Aljaž Božič

I am a Research Scientist at Meta Reality Labs Research.

I did my Ph.D. with Prof. Matthias Nießner at Visual Computing Group, at the Technical University of Munich.

I received a Master's Degree in Computer Science from the Technical University of Munich and a Bachelor's Degree in Mathematics from the University of Ljubljana.

I'm interested in computer vision, graphics and AI. My research is mostly focused on neural rendering and generative AI, especially when it comes to modelling 3D deformable objects, with applications in VR/AR, robotics, etc.

Email  |  Google Scholar  |  Twitter  |  Github

profile photo
Research
SceNeRFlow: Time-Consistent Reconstruction of General Dynamic Scenes
Edith Tretschk, Vladislav Golyanik, Michael Zollhöfer, Aljaž Božič, Christoph Lassner, Christian Theobalt
3DV 2024
paper | video | bibtex

We propose SceNeRFlow to reconstruct a general, non-rigid scene in a time-consistent manner. Our dynamic-NeRF method takes multi-view RGB videos and background images from static cameras with known camera parameters as input. We use a backwards deformation model and can accurately model long studio-scale motions.

A Local Appearance Model for Volumetric Capture of Diverse Hairstyles
Ziyan Wang, Giljoo Nam, Aljaž Božič, Chen Cao, Jason Saragih, Michael Zollhöfer, Jessica Hodgins
3DV 2024
paper | bibtex

We present a novel local appearance model that is capable of capturing the photorealistic appearance of diverse hairstyles in a volumetric way. Our method leverages the local similarity across different hairstyles and learns a universal hair appearance prior from multi-view captures of hundreds of people.

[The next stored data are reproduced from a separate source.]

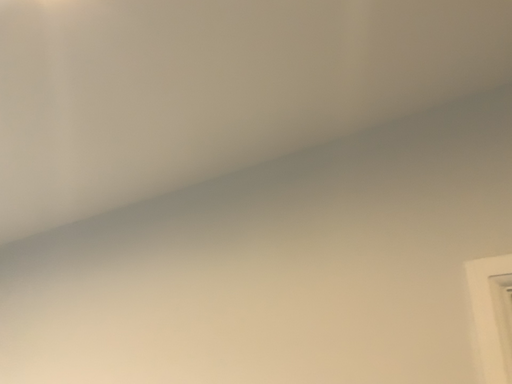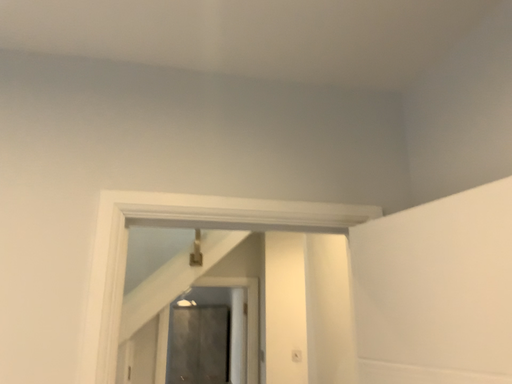 Question: How did the camera likely rotate when shooting the video?

Choices:
 (A) rotated left
 (B) rotated right

Answer: (B) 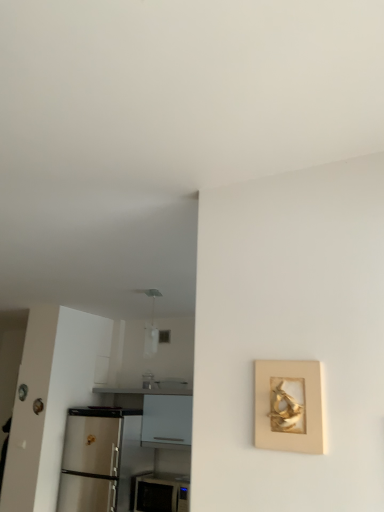 Question: Considering the relative positions of white glossy microwave at lower center and gold textured frame at right in the image provided, is white glossy microwave at lower center behind gold textured frame at right?

Choices:
 (A) no
 (B) yes

Answer: (B)

Question: Considering the relative sizes of white glossy microwave at lower center and gold textured frame at right in the image provided, is white glossy microwave at lower center bigger than gold textured frame at right?

Choices:
 (A) yes
 (B) no

Answer: (A)

Question: Considering the relative sizes of white glossy microwave at lower center and gold textured frame at right in the image provided, is white glossy microwave at lower center smaller than gold textured frame at right?

Choices:
 (A) yes
 (B) no

Answer: (B)

Question: Is white glossy microwave at lower center wider than gold textured frame at right?

Choices:
 (A) yes
 (B) no

Answer: (A)

Question: Considering the relative positions of white glossy microwave at lower center and gold textured frame at right in the image provided, is white glossy microwave at lower center to the left of gold textured frame at right from the viewer's perspective?

Choices:
 (A) yes
 (B) no

Answer: (A)

Question: From the image's perspective, is white glossy microwave at lower center located above or below white glossy counter at lower left?

Choices:
 (A) below
 (B) above

Answer: (A)

Question: Is white glossy microwave at lower center bigger or smaller than white glossy counter at lower left?

Choices:
 (A) big
 (B) small

Answer: (B)

Question: Would you say white glossy microwave at lower center is inside or outside white glossy counter at lower left?

Choices:
 (A) inside
 (B) outside

Answer: (B)

Question: Would you say white glossy microwave at lower center is to the left or to the right of white glossy counter at lower left in the picture?

Choices:
 (A) left
 (B) right

Answer: (B)

Question: Is point (261, 415) closer or farther from the camera than point (175, 484)?

Choices:
 (A) closer
 (B) farther

Answer: (A)

Question: Is gold textured frame at right spatially inside white glossy microwave at lower center, or outside of it?

Choices:
 (A) outside
 (B) inside

Answer: (A)

Question: From the image's perspective, is gold textured frame at right positioned above or below white glossy microwave at lower center?

Choices:
 (A) above
 (B) below

Answer: (A)

Question: Considering the positions of gold textured frame at right and white glossy microwave at lower center in the image, is gold textured frame at right taller or shorter than white glossy microwave at lower center?

Choices:
 (A) tall
 (B) short

Answer: (B)

Question: From the image's perspective, is white glossy microwave at lower center positioned above or below gold textured frame at right?

Choices:
 (A) above
 (B) below

Answer: (B)

Question: Would you say white glossy microwave at lower center is to the left or to the right of gold textured frame at right in the picture?

Choices:
 (A) left
 (B) right

Answer: (A) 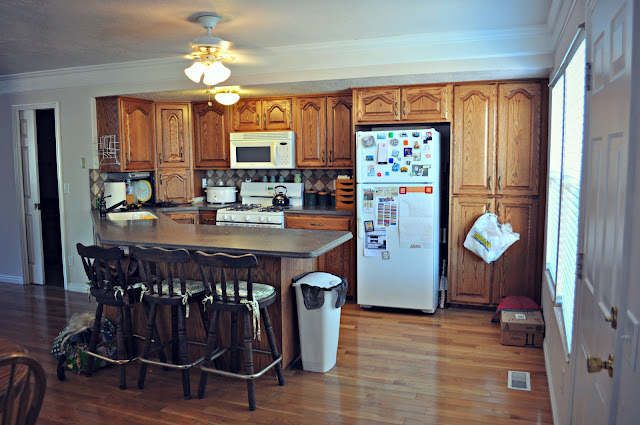 This screenshot has width=640, height=425. What are the coordinates of `counter top` in the screenshot? It's located at (241, 248).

VR-NeRF: High-Fidelity Virtualized Walkable Spaces
Linning Xu, Vasu Agrawal, William Laney, Tony Garcia, Aayush Bansal, Changil Kim, Samuel Rota Bulò, Lorenzo Porzi, Peter Kontschieder, Aljaž Božič, Dahua Lin, Michael Zollhöfer, Christian Richardt
SIGGRAPH Asia 2023
paper | video | bibtex

VR-NeRF brings high-fidelity walkable spaces to real-time virtual reality. Our “Eyeful Tower” multi-camera rig captures spaces with high image resolution and dynamic range that approach the limits of the human visual system.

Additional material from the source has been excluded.